Records contained in a dataset:
----
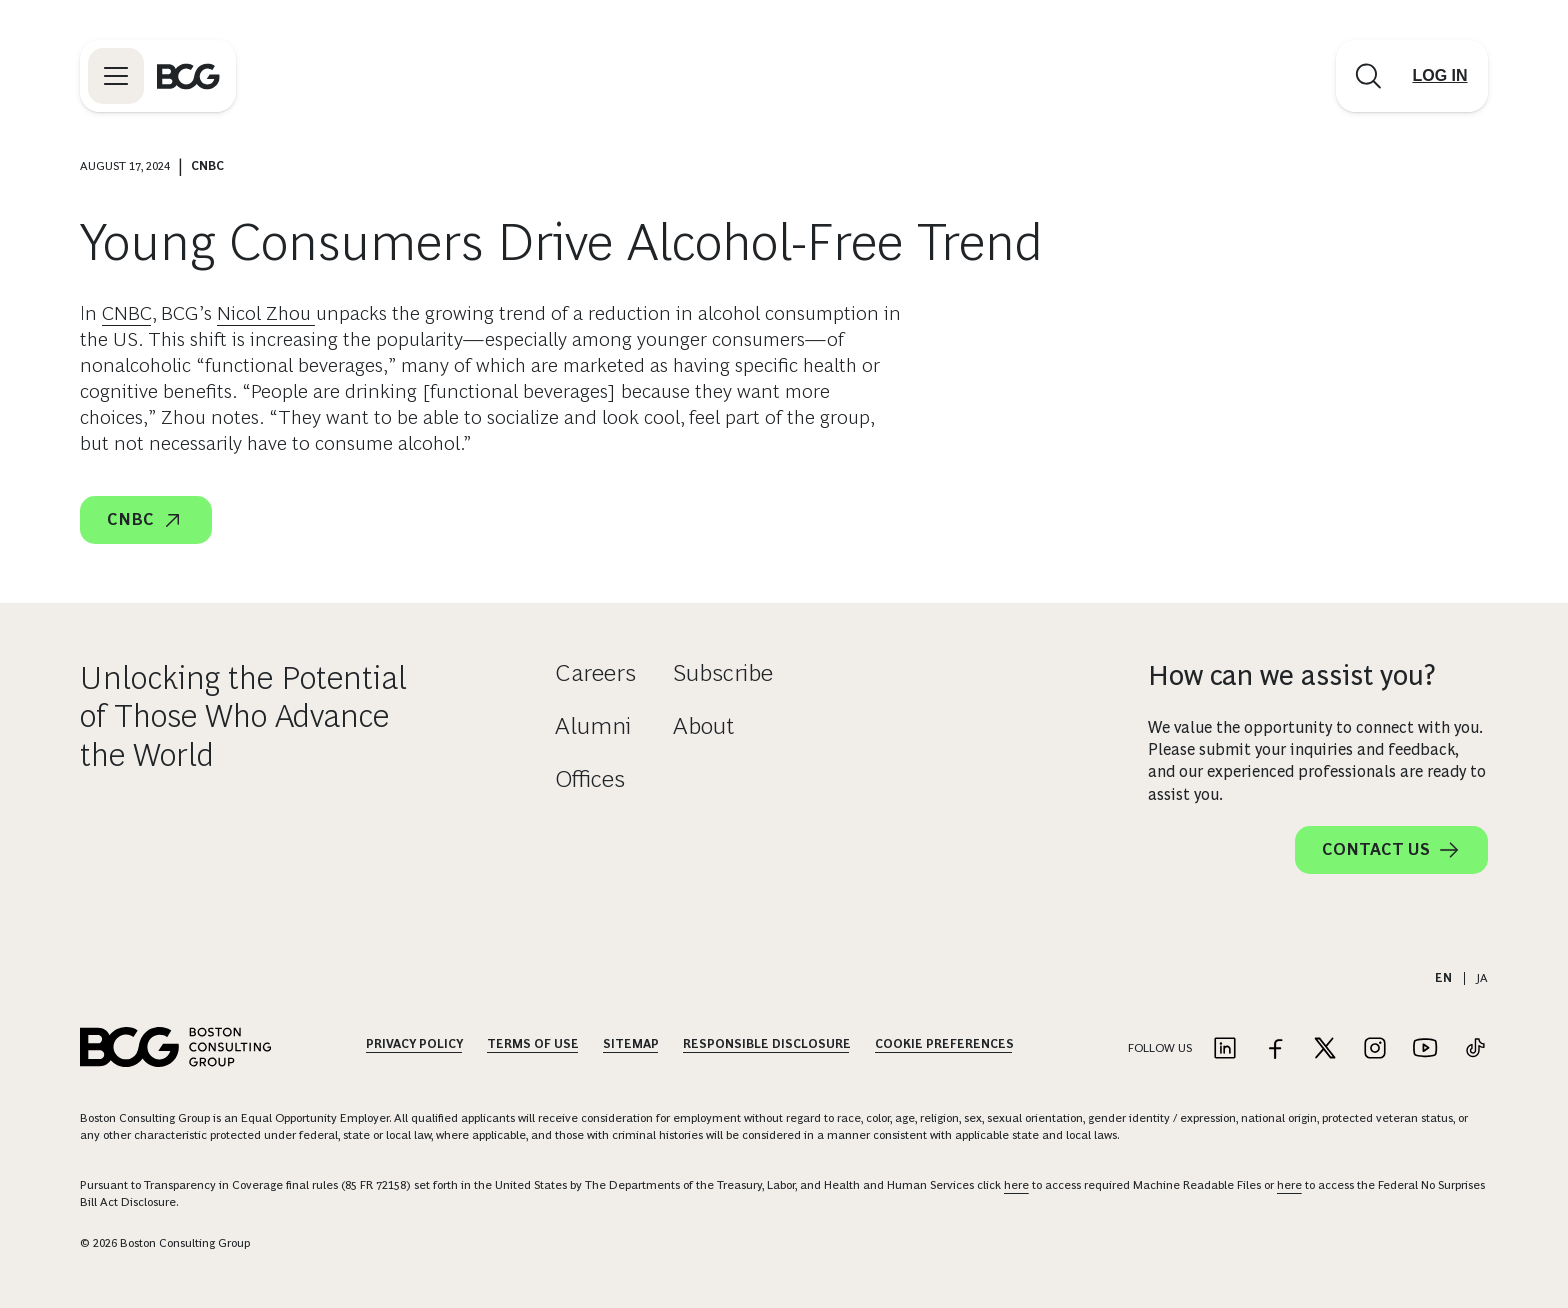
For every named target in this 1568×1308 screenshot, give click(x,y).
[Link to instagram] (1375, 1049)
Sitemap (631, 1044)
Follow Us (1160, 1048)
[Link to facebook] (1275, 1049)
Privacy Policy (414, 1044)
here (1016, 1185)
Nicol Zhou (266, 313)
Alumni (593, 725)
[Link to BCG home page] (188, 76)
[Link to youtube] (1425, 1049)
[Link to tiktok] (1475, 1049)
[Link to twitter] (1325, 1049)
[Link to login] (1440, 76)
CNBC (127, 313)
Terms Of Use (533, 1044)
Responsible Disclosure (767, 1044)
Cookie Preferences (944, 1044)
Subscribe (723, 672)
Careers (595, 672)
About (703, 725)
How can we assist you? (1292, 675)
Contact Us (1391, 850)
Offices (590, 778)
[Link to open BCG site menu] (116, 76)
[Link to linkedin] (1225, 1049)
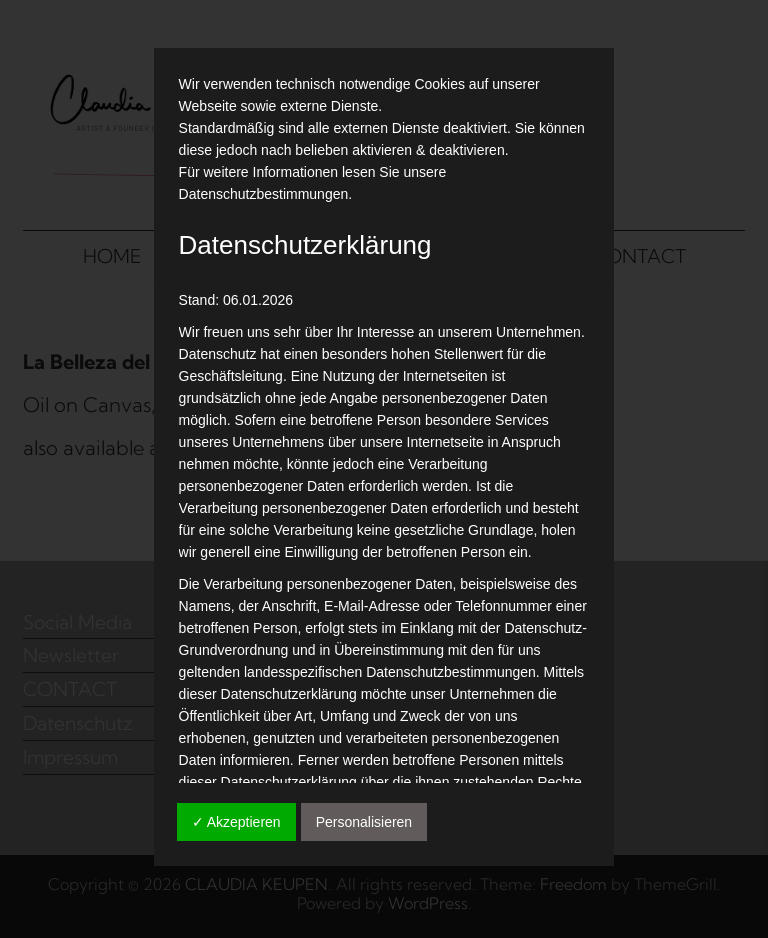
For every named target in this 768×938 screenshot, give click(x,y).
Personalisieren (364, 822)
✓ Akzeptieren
----
Work to complete:
Beginning with the line containing "[Link to open BCG site menu] (116, 76)" and ending with the last line of the data, output those lines exactly and nothing more. Omit every picture.

Response below:
[Link to open BCG site menu] (116, 76)
[Link to linkedin] (1225, 1049)
For every named target in this 768×938 screenshot, give click(x,y).
Personalisieren (364, 822)
✓ Akzeptieren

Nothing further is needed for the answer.